Can China win Covid-19 vaccine race with old school technology?
- Chinese teams are behind half of the world’s potential vaccines making fastest progress but their approach differs from the West.
- If testing hurdles can be overcome, inactivated vaccines may hold hope for beating coronavirus

Five out of 10 potential vaccines undergoing clinical trials have been developed by Chinese scientists, while a sixth is the result of a partnership between a Chinese company and a German biotech firm, according to the World Health Organisation.
But China is adopting a very different approach in its hunt for a vaccine against the disease caused by the new coronavirus.

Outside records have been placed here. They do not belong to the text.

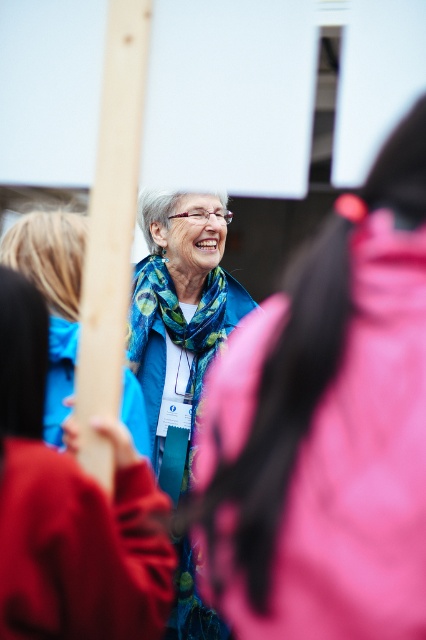 Does blue fabric jacket at center have a lesser height compared to matte blue scarf at center?

Correct, blue fabric jacket at center is not as tall as matte blue scarf at center.

Which is below, blue fabric jacket at center or matte blue scarf at center?

Positioned lower is blue fabric jacket at center.

Describe the element at coordinates (348, 474) in the screenshot. This screenshot has height=640, width=426. I see `blue fabric jacket at center` at that location.

Locate an element on the screen. This screenshot has width=426, height=640. blue fabric jacket at center is located at coordinates (348, 474). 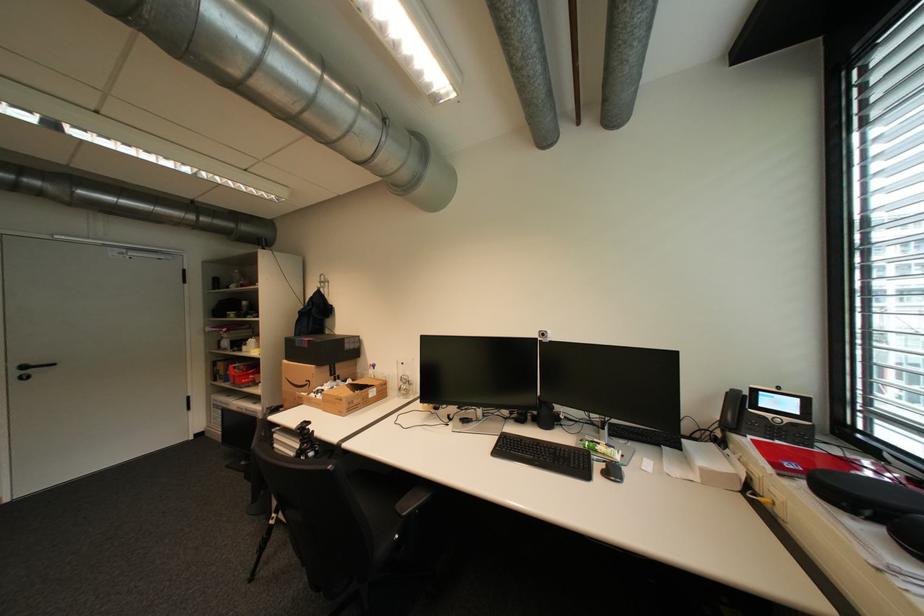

It is the only country pouring resources into the use of inactivated viruses, a technique used in vaccines against numerous diseases in the past – including hepatitis A, influenza and polio – but largely shunned in new vaccine development.
The technology is simple and involves growing a virus strain in the laboratory and then using heat or chemicals to destroy its ability to replicate. Once injected as a vaccine, the immune system recognises the antigens in the inactive virus and reacts by making antibodies.
Of the five vaccine candidates undergoing clinical trials in China, all but one involve inactivated viruses. There are a further 126 potential vaccines in preclinical evaluation around the world and, again, only five of these are based on the decades-old technique. Two are being developed by Chinese companies, with scientists in Japan, Kazakhstan and France working on the remainder.